Records from a dataset —

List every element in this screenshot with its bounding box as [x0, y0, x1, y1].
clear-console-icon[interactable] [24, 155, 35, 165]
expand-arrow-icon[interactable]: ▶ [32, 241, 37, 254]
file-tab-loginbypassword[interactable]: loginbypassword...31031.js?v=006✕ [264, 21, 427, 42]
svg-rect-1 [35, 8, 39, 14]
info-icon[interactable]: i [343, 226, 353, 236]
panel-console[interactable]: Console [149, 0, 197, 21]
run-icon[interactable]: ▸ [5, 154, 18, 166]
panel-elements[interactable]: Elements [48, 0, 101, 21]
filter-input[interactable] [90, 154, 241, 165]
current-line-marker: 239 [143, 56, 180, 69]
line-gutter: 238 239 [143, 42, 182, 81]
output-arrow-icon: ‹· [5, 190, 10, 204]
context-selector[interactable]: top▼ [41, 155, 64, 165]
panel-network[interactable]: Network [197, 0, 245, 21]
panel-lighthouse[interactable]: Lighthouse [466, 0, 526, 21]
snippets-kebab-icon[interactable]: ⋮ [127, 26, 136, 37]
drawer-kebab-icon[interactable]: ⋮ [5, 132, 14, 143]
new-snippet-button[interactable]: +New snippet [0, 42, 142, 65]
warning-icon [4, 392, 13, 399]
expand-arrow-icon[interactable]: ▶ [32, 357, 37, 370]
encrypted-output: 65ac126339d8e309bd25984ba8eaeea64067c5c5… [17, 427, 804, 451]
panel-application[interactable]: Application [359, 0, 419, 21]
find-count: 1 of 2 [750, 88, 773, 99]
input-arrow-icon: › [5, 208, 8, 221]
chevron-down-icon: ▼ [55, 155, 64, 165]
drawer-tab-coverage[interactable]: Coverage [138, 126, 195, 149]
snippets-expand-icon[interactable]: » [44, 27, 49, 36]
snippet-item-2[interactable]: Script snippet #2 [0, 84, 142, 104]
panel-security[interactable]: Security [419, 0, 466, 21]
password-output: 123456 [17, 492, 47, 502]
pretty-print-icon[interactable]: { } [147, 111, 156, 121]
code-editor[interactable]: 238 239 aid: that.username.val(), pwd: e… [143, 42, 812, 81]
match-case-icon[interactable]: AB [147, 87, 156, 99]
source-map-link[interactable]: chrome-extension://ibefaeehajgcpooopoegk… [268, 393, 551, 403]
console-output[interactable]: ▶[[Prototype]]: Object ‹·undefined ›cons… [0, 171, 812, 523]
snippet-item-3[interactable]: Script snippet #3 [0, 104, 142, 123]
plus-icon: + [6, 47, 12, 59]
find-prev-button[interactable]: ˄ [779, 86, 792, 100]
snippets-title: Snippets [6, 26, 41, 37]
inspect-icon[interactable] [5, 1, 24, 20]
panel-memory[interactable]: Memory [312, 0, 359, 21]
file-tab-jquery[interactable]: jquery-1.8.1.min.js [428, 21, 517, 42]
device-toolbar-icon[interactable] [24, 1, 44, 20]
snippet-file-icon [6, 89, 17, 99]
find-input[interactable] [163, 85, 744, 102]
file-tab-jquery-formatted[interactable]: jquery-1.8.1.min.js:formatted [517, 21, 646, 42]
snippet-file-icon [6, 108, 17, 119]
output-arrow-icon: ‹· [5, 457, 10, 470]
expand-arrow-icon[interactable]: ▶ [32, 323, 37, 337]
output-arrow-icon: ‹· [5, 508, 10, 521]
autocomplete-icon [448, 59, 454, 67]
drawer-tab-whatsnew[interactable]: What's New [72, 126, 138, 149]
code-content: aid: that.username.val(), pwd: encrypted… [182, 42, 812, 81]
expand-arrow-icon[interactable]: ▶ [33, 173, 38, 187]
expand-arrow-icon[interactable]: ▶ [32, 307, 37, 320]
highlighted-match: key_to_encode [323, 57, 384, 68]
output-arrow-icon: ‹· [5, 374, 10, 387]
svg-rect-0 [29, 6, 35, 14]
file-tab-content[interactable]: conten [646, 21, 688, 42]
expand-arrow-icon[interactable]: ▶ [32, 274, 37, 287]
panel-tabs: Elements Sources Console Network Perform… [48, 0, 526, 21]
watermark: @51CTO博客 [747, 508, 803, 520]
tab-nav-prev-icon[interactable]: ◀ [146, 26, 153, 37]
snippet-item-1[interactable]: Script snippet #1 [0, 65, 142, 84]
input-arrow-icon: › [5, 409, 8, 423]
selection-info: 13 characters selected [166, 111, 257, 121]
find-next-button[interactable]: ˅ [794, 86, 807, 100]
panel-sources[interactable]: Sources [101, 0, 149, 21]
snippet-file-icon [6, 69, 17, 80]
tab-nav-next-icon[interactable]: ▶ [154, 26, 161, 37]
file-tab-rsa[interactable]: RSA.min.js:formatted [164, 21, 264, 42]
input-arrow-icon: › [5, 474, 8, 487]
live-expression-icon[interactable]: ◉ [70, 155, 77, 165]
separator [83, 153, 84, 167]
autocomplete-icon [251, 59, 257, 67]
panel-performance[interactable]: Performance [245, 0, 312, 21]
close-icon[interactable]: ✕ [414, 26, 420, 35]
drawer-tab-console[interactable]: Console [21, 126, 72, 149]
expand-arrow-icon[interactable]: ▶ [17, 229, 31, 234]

Work item — Give the data again, exactly as it appears above.

Solution to the problem —
List every element in this screenshot with its bounding box as [x0, y0, x1, y1].
clear-console-icon[interactable] [24, 155, 35, 165]
expand-arrow-icon[interactable]: ▶ [32, 241, 37, 254]
file-tab-loginbypassword[interactable]: loginbypassword...31031.js?v=006✕ [264, 21, 427, 42]
svg-rect-1 [35, 8, 39, 14]
info-icon[interactable]: i [343, 226, 353, 236]
panel-console[interactable]: Console [149, 0, 197, 21]
run-icon[interactable]: ▸ [5, 154, 18, 166]
panel-elements[interactable]: Elements [48, 0, 101, 21]
filter-input[interactable] [90, 154, 241, 165]
current-line-marker: 239 [143, 56, 180, 69]
line-gutter: 238 239 [143, 42, 182, 81]
output-arrow-icon: ‹· [5, 190, 10, 204]
context-selector[interactable]: top▼ [41, 155, 64, 165]
panel-network[interactable]: Network [197, 0, 245, 21]
panel-lighthouse[interactable]: Lighthouse [466, 0, 526, 21]
snippets-kebab-icon[interactable]: ⋮ [127, 26, 136, 37]
drawer-kebab-icon[interactable]: ⋮ [5, 132, 14, 143]
new-snippet-button[interactable]: +New snippet [0, 42, 142, 65]
warning-icon [4, 392, 13, 399]
expand-arrow-icon[interactable]: ▶ [32, 357, 37, 370]
encrypted-output: 65ac126339d8e309bd25984ba8eaeea64067c5c5… [17, 427, 804, 451]
panel-application[interactable]: Application [359, 0, 419, 21]
find-count: 1 of 2 [750, 88, 773, 99]
input-arrow-icon: › [5, 208, 8, 221]
chevron-down-icon: ▼ [55, 155, 64, 165]
drawer-tab-coverage[interactable]: Coverage [138, 126, 195, 149]
snippets-expand-icon[interactable]: » [44, 27, 49, 36]
snippet-item-2[interactable]: Script snippet #2 [0, 84, 142, 104]
panel-security[interactable]: Security [419, 0, 466, 21]
password-output: 123456 [17, 492, 47, 502]
pretty-print-icon[interactable]: { } [147, 111, 156, 121]
code-editor[interactable]: 238 239 aid: that.username.val(), pwd: e… [143, 42, 812, 81]
match-case-icon[interactable]: AB [147, 87, 156, 99]
source-map-link[interactable]: chrome-extension://ibefaeehajgcpooopoegk… [268, 393, 551, 403]
console-output[interactable]: ▶[[Prototype]]: Object ‹·undefined ›cons… [0, 171, 812, 523]
snippet-item-3[interactable]: Script snippet #3 [0, 104, 142, 123]
plus-icon: + [6, 47, 12, 59]
find-prev-button[interactable]: ˄ [779, 86, 792, 100]
snippets-title: Snippets [6, 26, 41, 37]
inspect-icon[interactable] [5, 1, 24, 20]
panel-memory[interactable]: Memory [312, 0, 359, 21]
file-tab-jquery[interactable]: jquery-1.8.1.min.js [428, 21, 517, 42]
device-toolbar-icon[interactable] [24, 1, 44, 20]
snippet-file-icon [6, 89, 17, 99]
find-input[interactable] [163, 85, 744, 102]
file-tab-jquery-formatted[interactable]: jquery-1.8.1.min.js:formatted [517, 21, 646, 42]
snippet-file-icon [6, 108, 17, 119]
output-arrow-icon: ‹· [5, 457, 10, 470]
expand-arrow-icon[interactable]: ▶ [32, 323, 37, 337]
output-arrow-icon: ‹· [5, 508, 10, 521]
autocomplete-icon [448, 59, 454, 67]
drawer-tab-whatsnew[interactable]: What's New [72, 126, 138, 149]
code-content: aid: that.username.val(), pwd: encrypted… [182, 42, 812, 81]
expand-arrow-icon[interactable]: ▶ [33, 173, 38, 187]
expand-arrow-icon[interactable]: ▶ [32, 307, 37, 320]
highlighted-match: key_to_encode [323, 57, 384, 68]
output-arrow-icon: ‹· [5, 374, 10, 387]
svg-rect-0 [29, 6, 35, 14]
file-tab-content[interactable]: conten [646, 21, 688, 42]
expand-arrow-icon[interactable]: ▶ [32, 274, 37, 287]
panel-tabs: Elements Sources Console Network Perform… [48, 0, 526, 21]
watermark: @51CTO博客 [747, 508, 803, 520]
tab-nav-prev-icon[interactable]: ◀ [146, 26, 153, 37]
snippet-item-1[interactable]: Script snippet #1 [0, 65, 142, 84]
input-arrow-icon: › [5, 409, 8, 423]
selection-info: 13 characters selected [166, 111, 257, 121]
find-next-button[interactable]: ˅ [794, 86, 807, 100]
panel-sources[interactable]: Sources [101, 0, 149, 21]
snippet-file-icon [6, 69, 17, 80]
tab-nav-next-icon[interactable]: ▶ [154, 26, 161, 37]
file-tab-rsa[interactable]: RSA.min.js:formatted [164, 21, 264, 42]
input-arrow-icon: › [5, 474, 8, 487]
live-expression-icon[interactable]: ◉ [70, 155, 77, 165]
separator [83, 153, 84, 167]
autocomplete-icon [251, 59, 257, 67]
panel-performance[interactable]: Performance [245, 0, 312, 21]
close-icon[interactable]: ✕ [414, 26, 420, 35]
drawer-tab-console[interactable]: Console [21, 126, 72, 149]
expand-arrow-icon[interactable]: ▶ [17, 229, 31, 234]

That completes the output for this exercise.